Tyndall was suspended with pay in 2016 and resigned with a confidential financial settlement in 2017, the paper reported.
The lawsuit alleges the school agreed to the settlement to keep quiet the details of an internal investigation that found Tyndall “routinely made sexually and racially inappropriate remarks to patients” and “kept a secret box full of photographs of his patients’ genitals.”
An electrical engineer who received his Master’s and Ph.D from the State University of New York at Buffalo, Nikias has shot up the academic hierarchy ladder and keeps his interest in Athenian drama and democracy.
In 1991, he Nikias left Northeastern University in Boston as a professor to move to USC.Before that, Nikias was on the faculty of the University of Connecticut. He became a U.S. citizen in 1989. He was named USC’s President in 2010.

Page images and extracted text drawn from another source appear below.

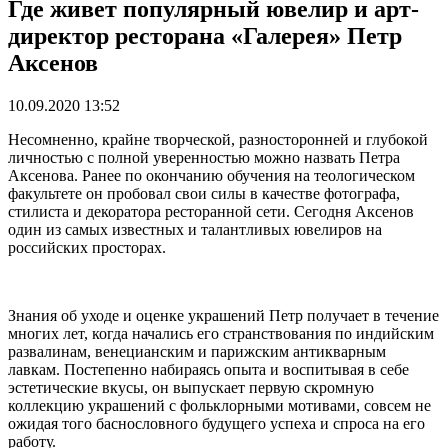
Где живет популярный ювелир и арт-
директор ресторана «Галерея» Петр
Аксенов
10.09.2020 13:52
Несомненно, крайне творческой, разносторонней и глубокой
личностью с полной уверенностью можно назвать Петра
Аксенова. Ранее по окончанию обучения на теологическом
факультете он пробовал свои силы в качестве фотографа,
стилиста и декоратора ресторанной сети. Сегодня Аксенов
один из самых известных и талантливых ювелиров на
российских просторах.
Знания об уходе и оценке украшений Петр получает в течение
многих лет, когда начались его странствования по индийским
развалинам, венецианским и парижским антикварным
лавкам. Постепенно набираясь опыта и воспитывая в себе
эстетические вкусы, он выпускает первую скромную
коллекцию украшений с фольклорными мотивами, совсем не
ожидая того баснословного будущего успеха и спроса на его
работу.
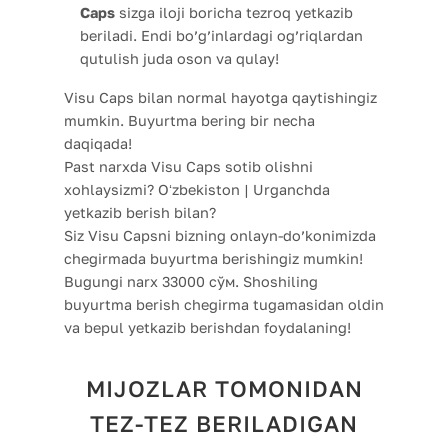
Caps
sizga iloji boricha tezroq yetkazib
beriladi. Endi bo’g’inlardagi og’riqlardan
qutulish juda oson va qulay!
Visu Caps bilan normal hayotga qaytishingiz
mumkin. Buyurtma bering bir necha
daqiqada!
Past narxda Visu Caps sotib olishni
xohlaysizmi? Oʻzbekiston | Urganchda
yetkazib berish bilan?
Siz Visu Capsni bizning onlayn-do’konimizda
chegirmada buyurtma berishingiz mumkin!
Bugungi narx 33000 сўм. Shoshiling
buyurtma berish chegirma tugamasidan oldin
va bepul yetkazib berishdan foydalaning!
MIJOZLAR TOMONIDAN
TEZ-TEZ BERILADIGAN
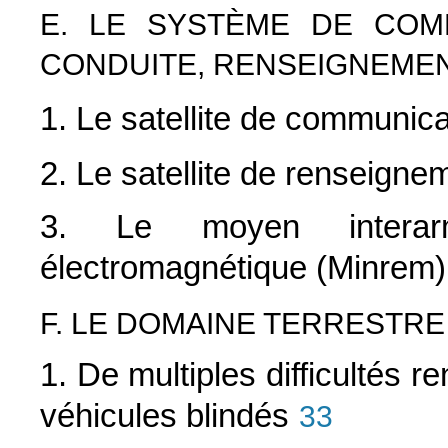
E. LE SYSTÈME DE COM
CONDUITE, RENSEIGNEMEN
1. Le satellite de communic
2. Le satellite de renseignem
3. Le moyen interar
électromagnétique (Minrem)
F. LE DOMAINE TERRESTRE
1. De multiples difficultés
véhicules blindés
33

He is founding director of two national research centers at USC: the NSF-funded Integrated Media Systems Center and the Department of Defense (DoD)-funded Center for Research on Applied Signal Processing. The DoD has adopted a number of his innovations and patents in sonar, radar, and communication systems.
In recognition of his efforts to renew USC’s athletic heritage, The New York Times selected Nikias as one of a small number of national figures “who make sports’ little corner of the world a better place.”
Nikias was awarded the Aristeia medal, the Republic of Cyprus’ highest honor in the letters, arts, and sciences, the USC Black Alumni Association’s Thomas Kilgore Service Award, the Los Angeles Police Museum’s Jack Webb Award, and earned a commendation for cutting-edge research from the governor of California.